Nobel prize co-winner studied education, health plans in Kenya

Compared to their rich counterparts, poor nations bear a disproportionately heavier disease burden, partly because being in the tropics, they are subject to a cocktail of factors that make their poor citizens vulnerable even to preventable and curable diseases like malaria and pneumonia.

Michael Kremer, this year’s joint winner of the Nobel Prize for Economics traces the disease burden in poor countries to a wide range of factors, not least being accidents of geography, lack of sufficient resources to provide adequate health services, and, of course, dysfunctional governments.

Incidentally, he conducted some of his research in western Kenya, where he studied teacher incentives based on students’ test scores, primary school deworming and preventive health subsidy programmes.

According to the Harvard Gazette, Kremer’s initial projects in Kenya came about from conversations with friends at nonprofit organisations who wanted to better understand the effectiveness of their programmes.

The awarding committe said the three were awarded the prize “for their experimental approach to alleviating global poverty”.

“Despite recent dramatic improvements, one of humanity’s most urgent issues is the reduction of global poverty, in all its forms. More than 700 million people still subsist on extremely low incomes,” said the committee.

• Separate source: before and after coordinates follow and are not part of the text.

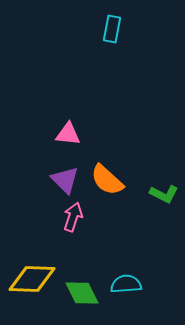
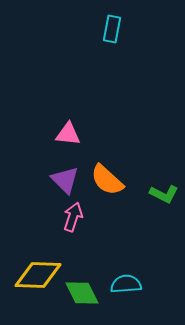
yellow diamond: moved 6 px right, 4 px up
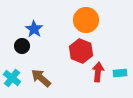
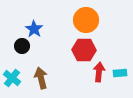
red hexagon: moved 3 px right, 1 px up; rotated 20 degrees counterclockwise
red arrow: moved 1 px right
brown arrow: rotated 35 degrees clockwise
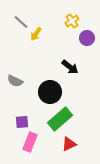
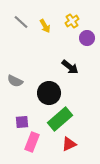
yellow arrow: moved 9 px right, 8 px up; rotated 64 degrees counterclockwise
black circle: moved 1 px left, 1 px down
pink rectangle: moved 2 px right
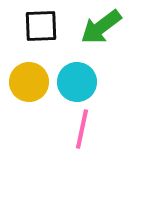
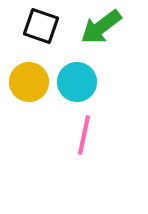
black square: rotated 21 degrees clockwise
pink line: moved 2 px right, 6 px down
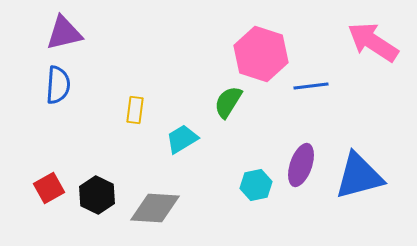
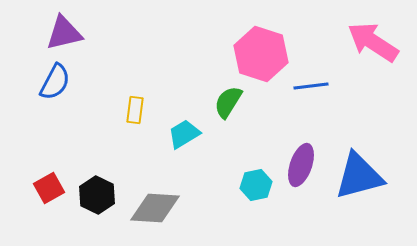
blue semicircle: moved 3 px left, 3 px up; rotated 24 degrees clockwise
cyan trapezoid: moved 2 px right, 5 px up
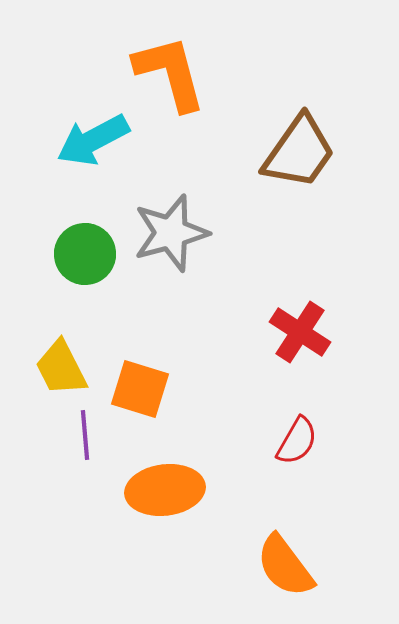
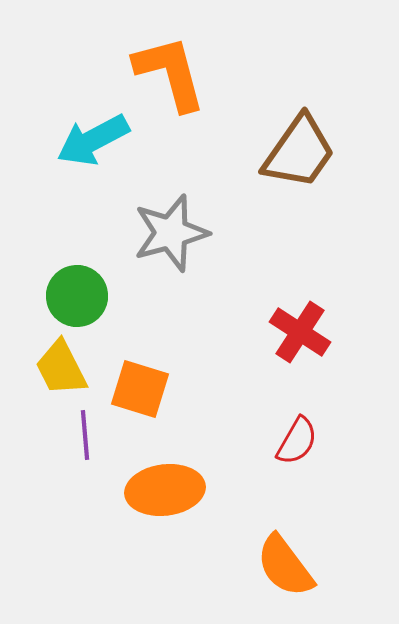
green circle: moved 8 px left, 42 px down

“Every year, around five million children under the age of five still die of diseases that could often have been prevented or cured with inexpensive treatments. Half of the world’s children still leave school without basic literacy and numeracy skills.”

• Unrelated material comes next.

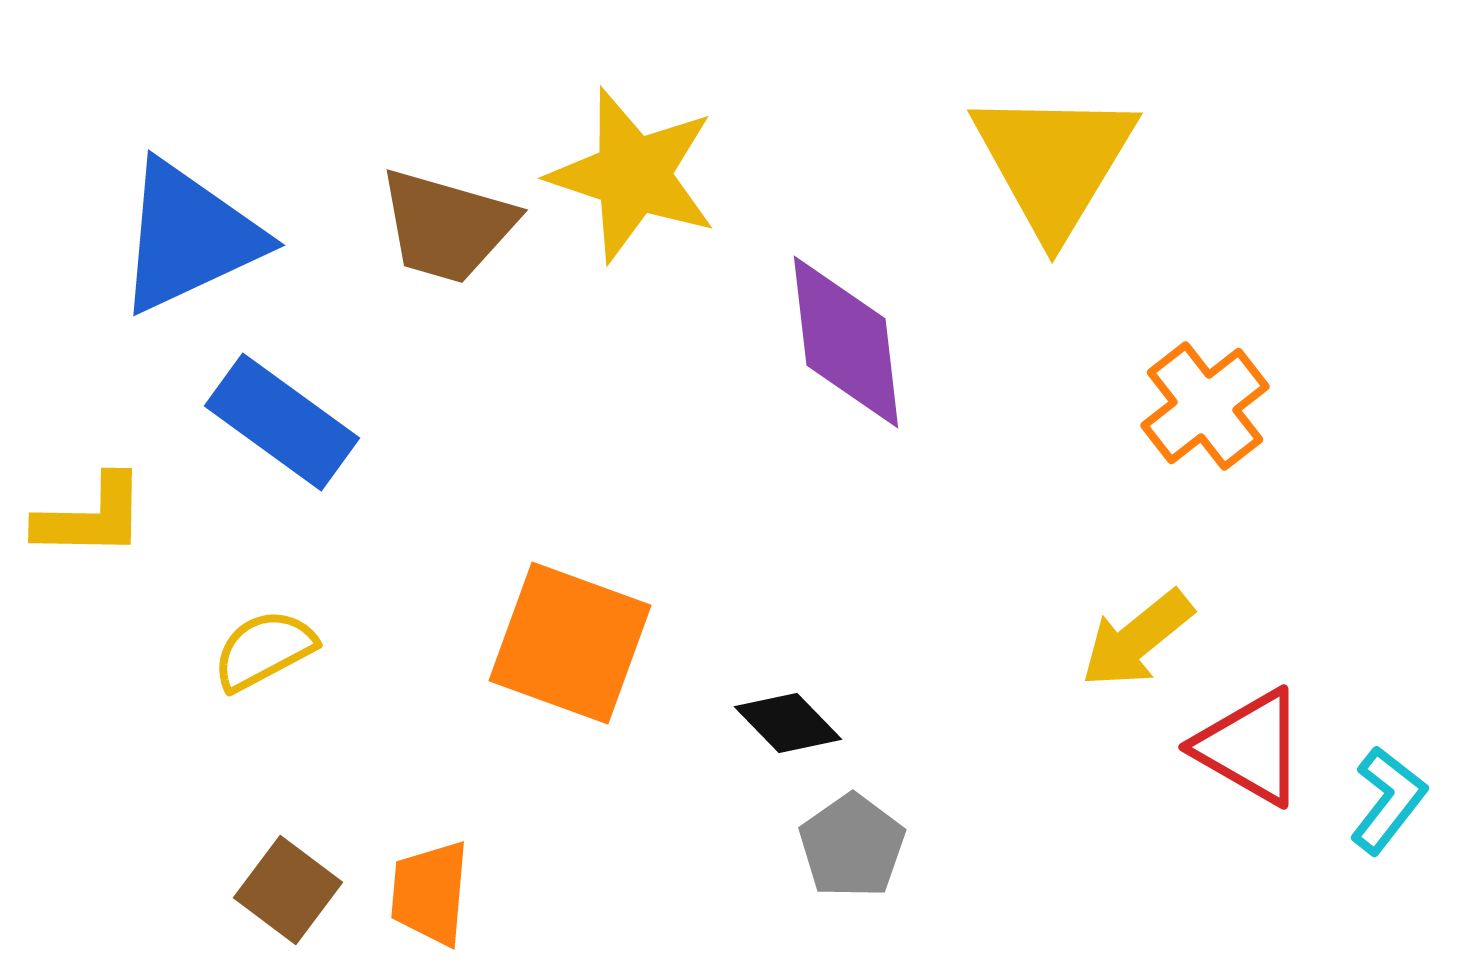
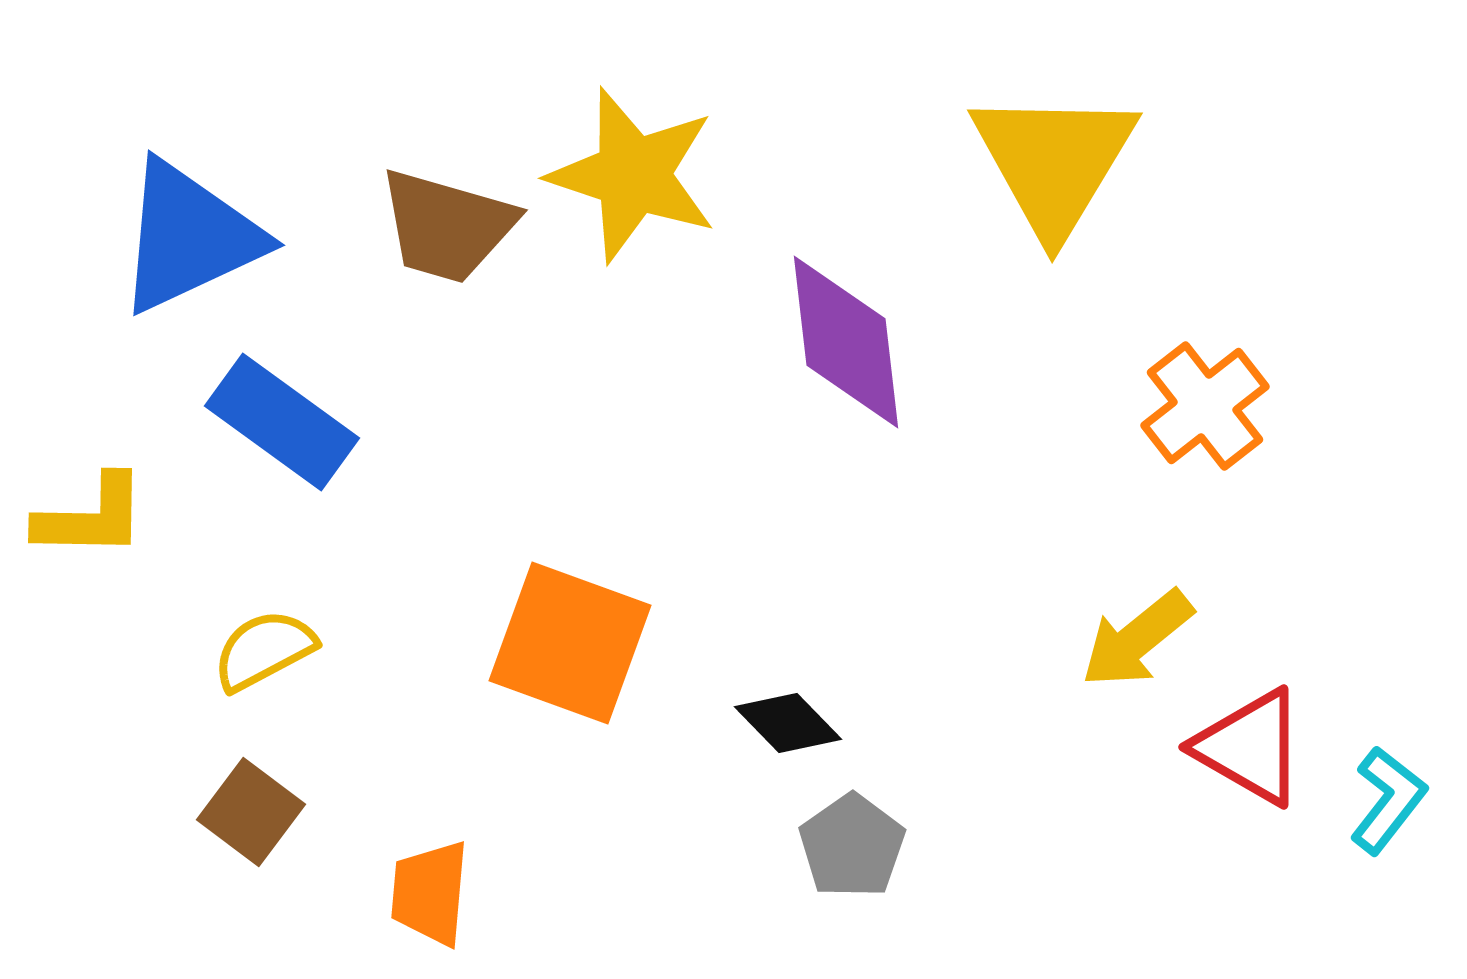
brown square: moved 37 px left, 78 px up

This citation goes to the very heart of the work that Kremer has done, not only to understand poverty but also to find ways in which it can be reduced.

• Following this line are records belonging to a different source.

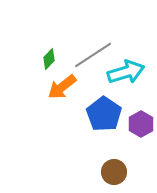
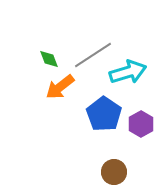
green diamond: rotated 65 degrees counterclockwise
cyan arrow: moved 2 px right
orange arrow: moved 2 px left
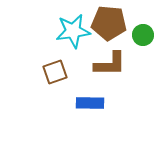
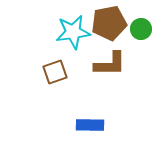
brown pentagon: rotated 16 degrees counterclockwise
cyan star: moved 1 px down
green circle: moved 2 px left, 6 px up
blue rectangle: moved 22 px down
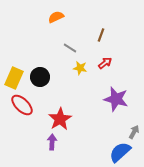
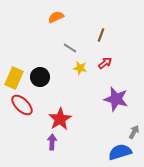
blue semicircle: rotated 25 degrees clockwise
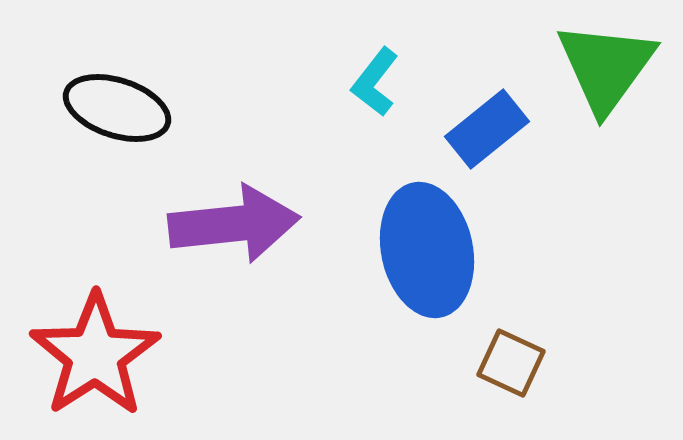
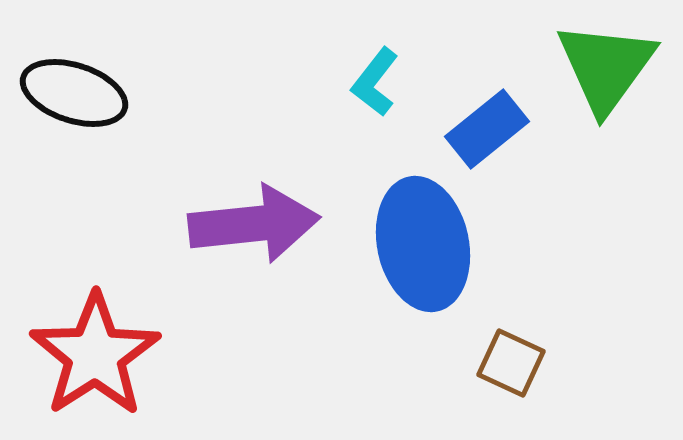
black ellipse: moved 43 px left, 15 px up
purple arrow: moved 20 px right
blue ellipse: moved 4 px left, 6 px up
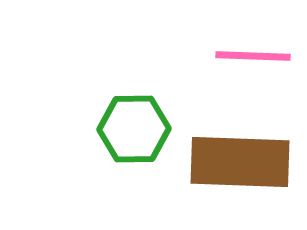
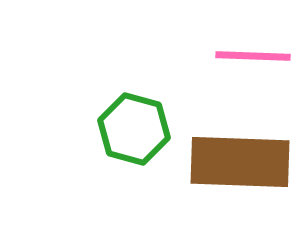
green hexagon: rotated 16 degrees clockwise
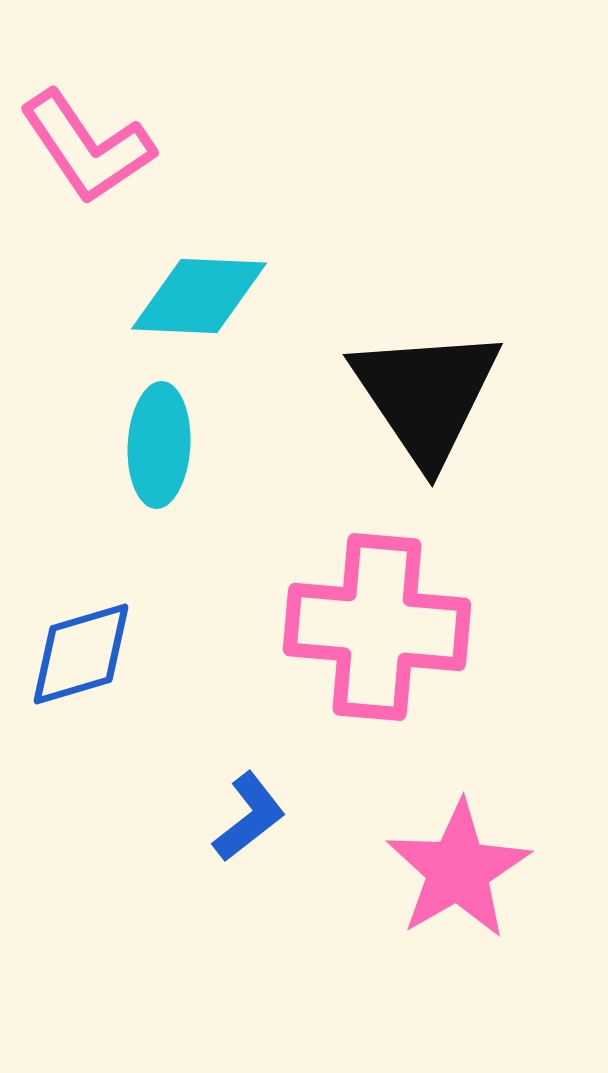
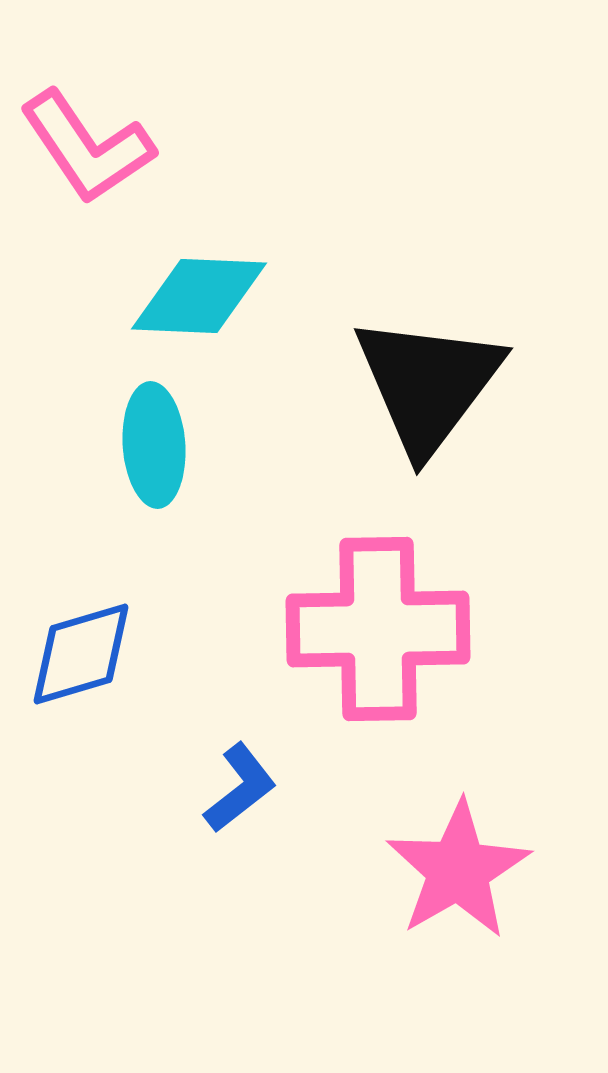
black triangle: moved 2 px right, 11 px up; rotated 11 degrees clockwise
cyan ellipse: moved 5 px left; rotated 7 degrees counterclockwise
pink cross: moved 1 px right, 2 px down; rotated 6 degrees counterclockwise
blue L-shape: moved 9 px left, 29 px up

“A disproportionate share of low-income countries are in the tropics and the high bio-diversity of the environment gives rise to more numerous — and more virulent— infectious diseases, as well as to vectors such as the African mosquitoes which spread malaria,” he and his colleague, Rachel Glennerster write in their book, Strong Medicine, Creating Incentives for Pharmaceutical Research on Neglected Diseases.

They also make a self-evident, albeit poignant observation which, if unpacked and addressed through a targeted policy approach, can help nations like Kenya to ensure that their citizens live more economically empowered and healthier lives.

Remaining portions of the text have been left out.